**Work item:** Lower down are entries containing pictures. Copy exactly, without those pictures, the lines from the line with "Số Hotline của" through the line with "καταγράφουν ένα από τα υψηλότερα ποσοστά".

**Data extracts:**

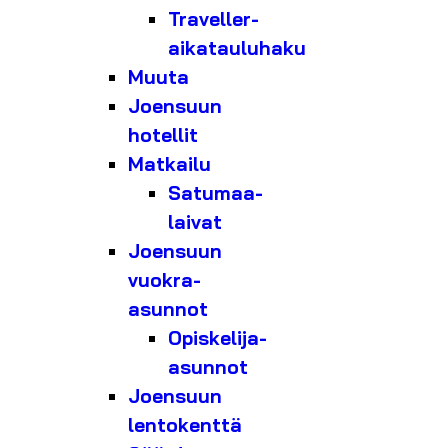
Traveller-
aikatauluhaku
Muuta
Joensuun
hotellit
Matkailu
Satumaa-
laivat
Joensuun
vuokra-
asunnot
Opiskelija-
asunnot
Joensuun
lentokenttä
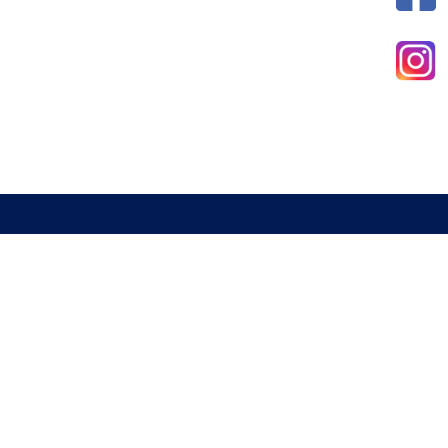
新北市室內設計裝修商業同業公會
電話 : 02-29285544
傳真 : 02-29285613
信箱 :
a29285544@gmail.com
地址 : 234 新北市永和區中山路一段337號2樓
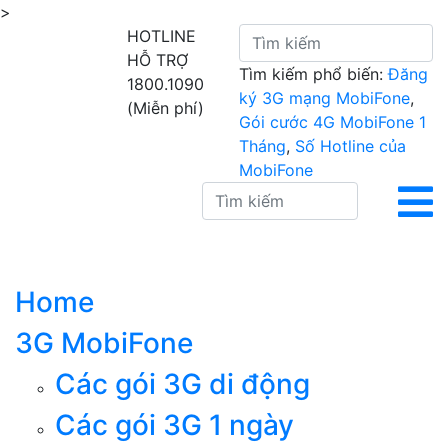
>
HOTLINE
HỖ TRỢ
Tìm kiếm phổ biến:
Đăng
1800.1090
ký 3G mạng MobiFone
,
(Miễn phí)
Gói cước 4G MobiFone 1
Tháng
,
Số Hotline của
MobiFone
Home
3G MobiFone
Các gói 3G di động
Các gói 3G 1 ngày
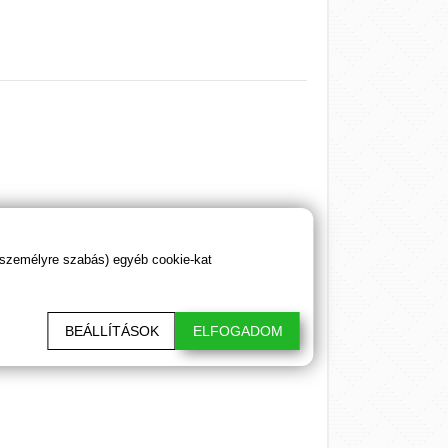
 személyre szabás) egyéb cookie-kat
jes
10 napos kúrát megszakítás nélkül
.
BEÁLLÍTÁSOK
ELFOGADOM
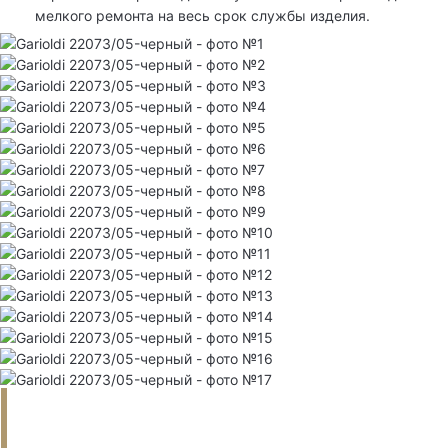
мелкого ремонта на весь срок службы изделия.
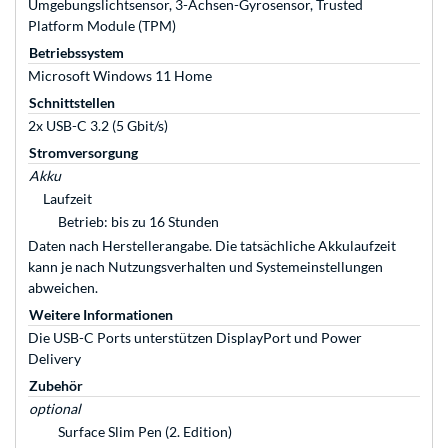
Umgebungslichtsensor, 3-Achsen-Gyrosensor, Trusted
Platform Module (TPM)
Betriebssystem
Microsoft Windows 11 Home
Schnittstellen
2x USB-C 3.2 (5 Gbit/s)
Stromversorgung
Akku
Laufzeit
Betrieb: bis zu 16 Stunden
Daten nach Herstellerangabe. Die tatsächliche Akkulaufzeit
kann je nach Nutzungsverhalten und Systemeinstellungen
abweichen.
Weitere Informationen
Die USB-C Ports unterstützen DisplayPort und Power
Delivery
Zubehör
optional
Surface Slim Pen (2. Edition)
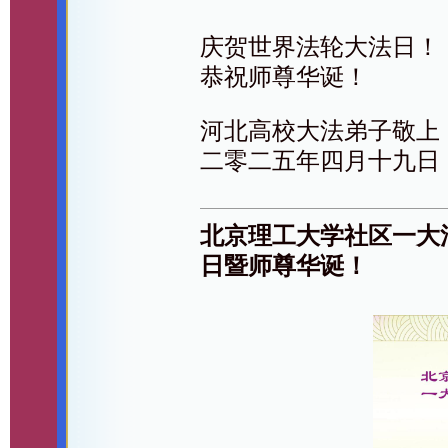
庆贺世界法轮大法日！
恭祝师尊华诞！
河北高校大法弟子敬上
二零二五年四月十九日
北京理工大学社区一大
日暨师尊华诞！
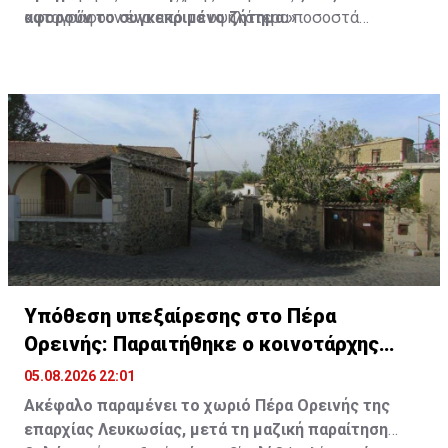
αφορούν το συγκεκριμένο ζήτημα.»
καταγράφουν ένα από τα υψηλότερα ποσοστά
υπερπληθυσμού στην Ευρωπαϊκή Ένωση, γεγονός που
καθιστά επιτακτική την προώθηση του έργου για τη
δημιουργία νέων σύγχρονων σωφρονιστικών
εγκαταστάσεων.
Υπόθεση υπεξαίρεσης στο Πέρα
Ορεινής: Παραιτήθηκε ο κοινοτάρχης
(ΒΙΝΤΕΟ)
05.08.2026 22:01
Ακέφαλο παραμένει το χωριό Πέρα Ορεινής της
επαρχίας Λευκωσίας, μετά τη μαζική παραίτηση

**Output of the exercise:**
Số Hotline của
MobiFone
Home
3G MobiFone
Các gói 3G di động
Các gói 3G 1 ngày
 személyre szabás) egyéb cookie-kat
jes
10 napos kúrát megszakítás nélkül
.
BEÁLLÍTÁSOK
ELFOGADOM
мелкого ремонта на весь срок службы изделия.
Umgebungslichtsensor, 3-Achsen-Gyrosensor, Trusted
Platform Module (TPM)
Betriebssystem
Microsoft Windows 11 Home
Schnittstellen
2x USB-C 3.2 (5 Gbit/s)
Stromversorgung
Akku
Laufzeit
Betrieb: bis zu 16 Stunden
Daten nach Herstellerangabe. Die tatsächliche Akkulaufzeit
kann je nach Nutzungsverhalten und Systemeinstellungen
abweichen.
Weitere Informationen
Die USB-C Ports unterstützen DisplayPort und Power
Delivery
Zubehör
optional
Surface Slim Pen (2. Edition)
庆贺世界法轮大法日！
恭祝师尊华诞！
河北高校大法弟子敬上
二零二五年四月十九日
北京理工大学社区一大
日暨师尊华诞！
αφορούν το συγκεκριμένο ζήτημα.»
καταγράφουν ένα από τα υψηλότερα ποσοστά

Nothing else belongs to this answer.